This is an old revision of the document!
by Jack Kelly
with valued contributions from Alyce Watson, John Fisher, and Anatoly
It is rare that a programmer writes any significant amount of code that is entirely free of errors. Often the error is very small, perhaps just one incorrect character. Or perhaps a variable that should be global. Or it could be a major error in logic. All are difficult to see and correct when immersed in the writing and reviewing of code.
There are two categories of programming errors:
Syntax errors – These are grammatical errors that are detected, highlighted, and reported when the program is compiled. They are the programming equivalent of writing a sentence with incorrect spelling, grammar, or punctuation. For example: primt “Hello World! or x < = y
Semantic errors – These are errors in usage or meaning that are only detected when the program is run. They are the equivalent of writing a sentence that is grammatically correct but makes no sense to the reader. Sometimes semantic mistakes cause a system error which halts the program with a message of some sort. For example: x=y/0 or x=sqr(-4)
However, most semantic errors cause only an unexpected, undesirable result in the program output or behavior. These are the errors that are most difficult to find and correct. These are the errors that programmers really mean when they refer to a “bug”.
To minimize the problems caused by programming errors we need good planning, development, testing, and debugging techniques. Many of these good techniques are presented in Alyce Watson’s article in the Liberty BASIC Programming Encyclopedia, Debug Your Code . You should read that article first. Understand and experiment with her suggestions. The remainder of this article reinforces Alyce’s good ideas and hopefully take them a few steps further based on hard-learned, personal experience.
Any successful creative endeavor, be it programming, writing, musical composition, painting, or drawing, requires planning. You wouldn't expect a contractor to construct a building without a plan, would you? An airplane pilot never leaves the ground without knowing exactly where he or she is going. The overwhelming consensus is that good planning is the best foundation for good programming. Have a clear idea of what you want to do and how you intend to do it BEFORE you start coding. The more detail the better, and in writing. A plan can only help a good thing to be even better.
I've heard it said, “But planning stifles my creativity. I'm much better when I improvise.” I think this attitude is really laziness at worst or fallacious at best. I would reply, “If you don't know or care where you're going, then any road will get you there.” No one would dispute that it's more enjoyable to code than to plan, but that's a poor reason not to plan. Ideas are certainly bound to evolve during development, but that's no reason not to begin with a plan.
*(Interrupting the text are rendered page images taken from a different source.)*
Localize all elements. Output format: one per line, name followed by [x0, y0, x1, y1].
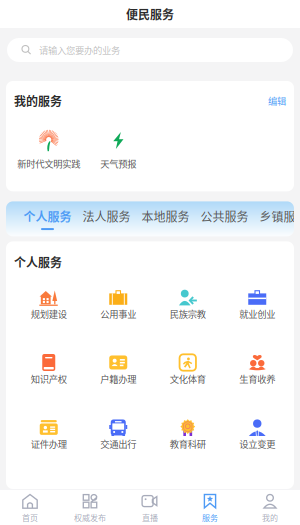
- staticText: 交通出行: [100, 437, 136, 450]
- staticText: 新时代文明实践: [17, 157, 80, 170]
- button[interactable]: 首页: [0, 490, 60, 525]
- button[interactable]: 证件办理: [14, 415, 84, 455]
- staticText: 本地服务: [142, 208, 190, 225]
- staticText: 便民服务: [126, 5, 174, 23]
- button[interactable]: 民族宗教: [153, 285, 222, 325]
- staticText: 法人服务: [82, 208, 130, 225]
- button[interactable]: 生育收养: [222, 350, 292, 390]
- staticText: 编辑: [268, 94, 286, 107]
- staticText: 首页: [22, 512, 38, 523]
- staticText: 我的: [262, 512, 278, 523]
- staticText: 直播: [142, 512, 158, 523]
- button[interactable]: 文化体育: [153, 350, 222, 390]
- button[interactable]: 本地服务: [136, 201, 195, 236]
- button[interactable]: 教育科研: [153, 415, 222, 455]
- button[interactable]: 公共服务: [195, 201, 254, 236]
- button[interactable]: 交通出行: [84, 415, 153, 455]
- staticText: 公用事业: [100, 307, 136, 320]
- button[interactable]: 我的: [240, 490, 300, 525]
- staticText: 民族宗教: [170, 307, 206, 320]
- button[interactable]: 设立变更: [222, 415, 292, 455]
- button[interactable]: 服务: [180, 490, 240, 525]
- staticText: 文化体育: [170, 372, 206, 386]
- staticText: 公共服务: [200, 208, 248, 225]
- staticText: 规划建设: [31, 307, 67, 320]
- staticText: 生育收养: [239, 372, 275, 386]
- button[interactable]: 知识产权: [14, 350, 84, 390]
- button[interactable]: 乡镇服务: [254, 201, 300, 236]
- staticText: 户籍办理: [100, 372, 136, 386]
- button[interactable]: 天气预报: [84, 126, 153, 172]
- staticText: 权威发布: [74, 512, 106, 523]
- staticText: 服务: [202, 512, 218, 523]
- button[interactable]: 编辑: [250, 94, 286, 107]
- staticText: 知识产权: [31, 372, 67, 386]
- staticText: 设立变更: [239, 437, 275, 450]
- button[interactable]: 公用事业: [84, 285, 153, 325]
- button[interactable]: 就业创业: [222, 285, 292, 325]
- staticText: 教育科研: [170, 437, 206, 450]
- staticText: 就业创业: [239, 307, 275, 320]
- button[interactable]: 法人服务: [77, 201, 136, 236]
- staticText: 证件办理: [31, 437, 67, 450]
- button[interactable]: 个人服务: [18, 201, 77, 236]
- staticText: 天气预报: [100, 157, 136, 170]
- staticText: 乡镇服务: [260, 208, 300, 225]
- staticText: 个人服务: [24, 208, 72, 225]
- button[interactable]: 直播: [120, 490, 180, 525]
- staticText: 请输入您要办的业务: [39, 43, 120, 57]
- staticText: 我的服务: [14, 92, 62, 109]
- button[interactable]: 规划建设: [14, 285, 84, 325]
- button[interactable]: 新时代文明实践: [14, 126, 84, 172]
- button[interactable]: 户籍办理: [84, 350, 153, 390]
- staticText: 个人服务: [14, 253, 62, 271]
- button[interactable]: 权威发布: [60, 490, 120, 525]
You can spend time planning or spend the time modifying and debugging. The choice is yours.
Add code to your program in small modules – no more than, say, 20 to 30 lines at a time. After adding a small module, thoroughly test ALL existing and added functionality with a carefully designed, written, updated procedure.
Something I don't hear much about any more are 'hooks'. A hook is a place holder in your code for a possible future modification. It can be a comment, a variable, an array – anything really. The purpose of a hook is to make it easier to add a planned enhancement without having to analyze and relearn the whole program weeks or months later.
Here’s a testing tip I learned from a programmer I knew many years ago, Jim Boyland. If a routine does a series of similar, repetitive steps, if the first and last work correctly then those steps in between usually do too.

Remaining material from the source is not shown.